Rebel investor quits Generali board after defeat in key vote
Francesco Gaetano Caltagirone, the construction tycoon who backed an unsuccessful campaign to unseat the management team at Italy’s Generali, has stepped down from its board a month after his re-election as director.
The reasons for his departure have not been disclosed, Generali said in a statement on Friday. “The board of directors will be called in the coming days for any subsequent decision regarding his replacement,” it added.
Caltagirone declined to comment. People with knowledge of his thinking said the billionaire was not considering a sale of his 9.95 per cent stake in Generali and that his resignation was intended to give him a “free hand” in negotiations about the future of the company with other large shareholders.
It is the second time this year that Caltagirone has resigned from Generali’s board, after months of disagreements among shareholders over the direction of Italy’s largest insurer.
Caltagirone and fellow top-three Generali shareholder Leonardo Del Vecchio have headed a campaign to replace the current management team, under chief executive Philippe Donnet, who is supported by the insurer’s largest shareholder, Mediobanca.
Generali’s shares fell more than 2 per cent by mid-morning on Friday, against a slight rise in the benchmark Stoxx 600 index.
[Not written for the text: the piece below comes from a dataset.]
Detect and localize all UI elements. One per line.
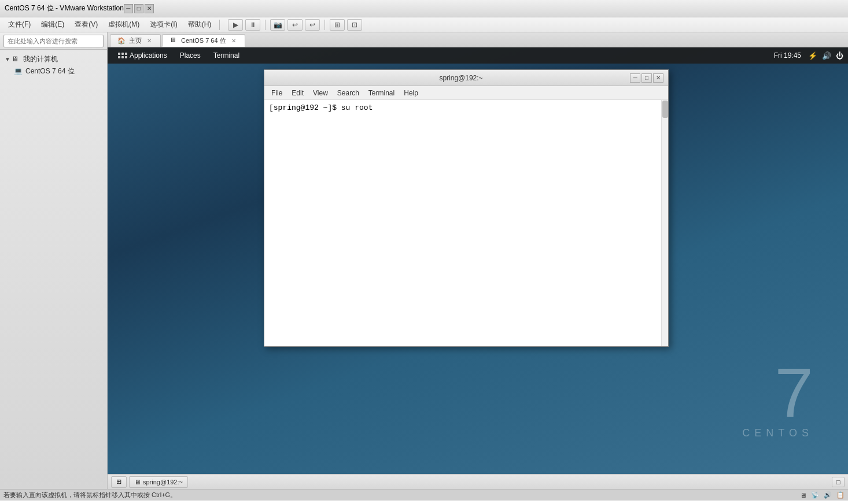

Analysts have speculated that the rebel shareholders might start to reduce their stakes after suffering a defeat at the annual general meeting.
At the dramatic meeting last month, shareholders backed a list of directors headed by Donnet, against a rival list supported by Caltagirone that would have installed former Goldman Sachs banker Claudio Costamagna as chair.
At the time, Caltagirone said foreign shareholders had not “completely understood the extent of change that a strong company like Generali requires after losing ground for the past 20 years”, but added that he would continue “working to make sure that change takes place”.
Although the rebels’ director list came second at the AGM vote, it was still afforded a few seats on the newly reconstituted board, including one for Caltagirone.
Autonomous analyst Andrew Ritchie said in April that the presence of both camps, after the acrimonious battle, could make the board “more dysfunctional going forward”.
The seat left empty by Caltagirone’s departure was likely to be filled by another candidate on his slate, said people familiar with his thinking. That could be Costamagna or Luciano Cirinà, the fired Donnet lieutenant who was put forward as a rival chief executive, suggested the same people.
This month, Generali said that Caltagirone and two other directors from the rebel list had declined to be part of board committees, instead requesting the establishment of a “board committee for the prior assessment of strategic transactions”. The board instructed its governance committee to prepare a proposal in light of the request.
A lack of ambition on M&A was one of the main criticisms put forward by the Generali rebels of the current management’s approach.